Can you prove that if the prime factorization of |G| is $p_1 p_2 p_3...p_n$ and all of the primes $p_i$ are different, then G is cyclic? If two are the same, then what?

Last edited: Apr 20, 2014
3. Apr 20, 2014

### vish_maths

If |G| =p1p2....pn and all of the primes are different, then |H| will be one of those primes. Since a group of prime order is cyclic, then H will be cyclic in that case . Infact all proper subgroups of G will be cyclic.
but i am not sure how to prove G as cyclic with this data..

4. Apr 21, 2014

### micromass

Staff Emeritus
What does the fundamental theorem of Abelian groups tell you?

5. Apr 21, 2014

### vish_maths

the book which i am reading ( GAllian ) has not introduced this topic as of yet.
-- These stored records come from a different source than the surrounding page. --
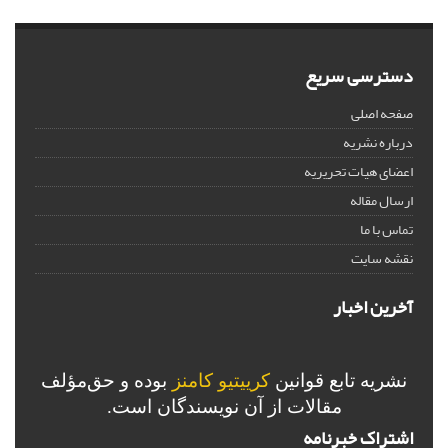
دسترسی سریع
صفحه اصلی
درباره نشریه
اعضای هیات تحریریه
ارسال مقاله
تماس با ما
نقشه سایت
آخرین اخبار
نشریه تابع قوانین
کرییتیو کامنز
بوده و حق‌مؤلف
مقالات از آن نویسندگان است.
اشتراک خبرنامه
In fact, not even normal and factor groups. i am on the chapter on external direct products.

6. Apr 21, 2014

### micromass

Staff Emeritus
Where exactly in Gallian is this?

7. Apr 21, 2014

### vish_maths

Supplementary exercise for chapters 5 - 8 . Question no. 50 . Gallian 7/e contemporary guide to abstract algebra

8. Apr 21, 2014

### vish_maths

and pg. no 50

9. Apr 21, 2014

### micromass

Staff Emeritus
OK. So let $G$ be finite abelian group such that $G$ does not contain a subgroup isomorphic to $\mathbb{Z}_p\times \mathbb{Z}_p$ for any prime. Consider the prime factorization $|G|= p_1^{a_1} ... p_k^{a_k}:= p_1^{a_1}m$.

Define $H = \{x\in G~\vert~\text{order of}~H~\text{divides}~p_1^{a_1}\}$ and $K = \{x\in G~\vert~\text{order of}~K~\text{divides}~m\}$.

Start by proving the following:
1) $H$ and $K$ are subgroups of $G$.
2) For any $x\in G$ and integers $s$ and $t$, we have $x^{sp^k}\in H$ and $x^{tm}\in K$. Deduce that $G=HK$.
3) Show that $H\cap K = \{e\}$.
4) Find $|H|$ and $|K|$.
5) Prove that $H$ is cyclic.
6) Prove that $G$ is the product of cyclic groups
7) Prove the result.

Last edited: Apr 21, 2014
10. Apr 21, 2014

### Dick

Your definition of K doesn't make much sense. I assume you mean $K = \{x\in G~\vert~\text{order of}~x~\text{divides}~m\}$.

11. Apr 21, 2014

### micromass

Staff Emeritus
Yes, sorry!